● WORK INSTRUCTIONS
The listing below should be printed exactly, though its pictures must not be.

● THE INPUT

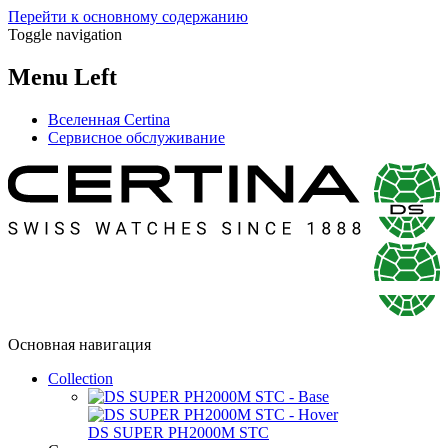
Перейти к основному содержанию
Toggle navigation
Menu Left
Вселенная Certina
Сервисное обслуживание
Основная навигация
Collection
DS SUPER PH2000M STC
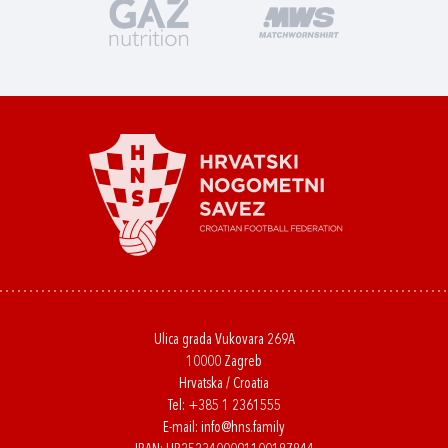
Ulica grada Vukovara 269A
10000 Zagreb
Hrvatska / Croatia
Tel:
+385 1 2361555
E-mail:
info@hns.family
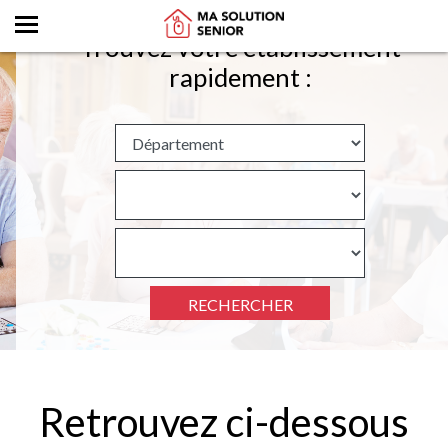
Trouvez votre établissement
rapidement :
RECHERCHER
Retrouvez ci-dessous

● RESULT OF THIS TASK
Перейти к основному содержанию
Toggle navigation
Menu Left
Вселенная Certina
Сервисное обслуживание
Основная навигация
Collection
DS SUPER PH2000M STC
Ulica grada Vukovara 269A
10000 Zagreb
Hrvatska / Croatia
Tel:
+385 1 2361555
E-mail:
info@hns.family
Trouvez votre établissement
rapidement :
RECHERCHER
Retrouvez ci-dessous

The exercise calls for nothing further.